------ Study material ------
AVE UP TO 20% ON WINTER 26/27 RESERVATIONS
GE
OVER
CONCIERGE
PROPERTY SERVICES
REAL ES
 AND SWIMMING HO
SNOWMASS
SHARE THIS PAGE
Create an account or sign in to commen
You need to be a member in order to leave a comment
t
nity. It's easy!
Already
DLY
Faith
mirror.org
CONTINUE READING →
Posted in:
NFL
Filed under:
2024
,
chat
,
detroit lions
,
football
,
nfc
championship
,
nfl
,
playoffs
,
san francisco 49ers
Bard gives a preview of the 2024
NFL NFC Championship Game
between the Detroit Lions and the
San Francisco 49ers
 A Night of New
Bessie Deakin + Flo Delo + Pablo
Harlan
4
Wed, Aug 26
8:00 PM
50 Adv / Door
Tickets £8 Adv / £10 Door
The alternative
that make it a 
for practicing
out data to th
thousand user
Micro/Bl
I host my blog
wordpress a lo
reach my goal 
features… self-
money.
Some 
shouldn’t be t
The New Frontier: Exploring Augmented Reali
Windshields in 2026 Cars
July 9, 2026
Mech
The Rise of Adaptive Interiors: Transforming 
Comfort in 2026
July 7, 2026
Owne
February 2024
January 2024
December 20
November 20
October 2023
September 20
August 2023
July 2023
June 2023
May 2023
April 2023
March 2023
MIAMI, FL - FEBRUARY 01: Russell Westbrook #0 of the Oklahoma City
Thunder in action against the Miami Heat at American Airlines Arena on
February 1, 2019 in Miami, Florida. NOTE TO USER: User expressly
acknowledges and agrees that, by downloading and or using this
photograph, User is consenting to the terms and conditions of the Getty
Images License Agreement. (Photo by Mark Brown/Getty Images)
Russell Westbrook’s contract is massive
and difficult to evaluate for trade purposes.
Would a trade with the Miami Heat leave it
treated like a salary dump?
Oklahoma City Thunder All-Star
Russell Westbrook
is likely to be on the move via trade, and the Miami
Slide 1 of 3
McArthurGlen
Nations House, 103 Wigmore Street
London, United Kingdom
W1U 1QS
------
▶ About this task
Print the entries again so that each one matches exactly.

▶ Completed exercise
AVE UP TO 20% ON WINTER 26/27 RESERVATIONS
GE
OVER
CONCIERGE
PROPERTY SERVICES
REAL ES
 AND SWIMMING HO
SNOWMASS
SHARE THIS PAGE
Create an account or sign in to commen
You need to be a member in order to leave a comment
t
nity. It's easy!
Already
DLY
Faith
mirror.org
CONTINUE READING →
Posted in:
NFL
Filed under:
2024
,
chat
,
detroit lions
,
football
,
nfc
championship
,
nfl
,
playoffs
,
san francisco 49ers
Bard gives a preview of the 2024
NFL NFC Championship Game
between the Detroit Lions and the
San Francisco 49ers
 A Night of New
Bessie Deakin + Flo Delo + Pablo
Harlan
4
Wed, Aug 26
8:00 PM
50 Adv / Door
Tickets £8 Adv / £10 Door
The alternative
that make it a 
for practicing
out data to th
thousand user
Micro/Bl
I host my blog
wordpress a lo
reach my goal 
features… self-
money.
Some 
shouldn’t be t
The New Frontier: Exploring Augmented Reali
Windshields in 2026 Cars
July 9, 2026
Mech
The Rise of Adaptive Interiors: Transforming 
Comfort in 2026
July 7, 2026
Owne
February 2024
January 2024
December 20
November 20
October 2023
September 20
August 2023
July 2023
June 2023
May 2023
April 2023
March 2023
MIAMI, FL - FEBRUARY 01: Russell Westbrook #0 of the Oklahoma City
Thunder in action against the Miami Heat at American Airlines Arena on
February 1, 2019 in Miami, Florida. NOTE TO USER: User expressly
acknowledges and agrees that, by downloading and or using this
photograph, User is consenting to the terms and conditions of the Getty
Images License Agreement. (Photo by Mark Brown/Getty Images)
Russell Westbrook’s contract is massive
and difficult to evaluate for trade purposes.
Would a trade with the Miami Heat leave it
treated like a salary dump?
Oklahoma City Thunder All-Star
Russell Westbrook
is likely to be on the move via trade, and the Miami
Slide 1 of 3
McArthurGlen
Nations House, 103 Wigmore Street
London, United Kingdom
W1U 1QS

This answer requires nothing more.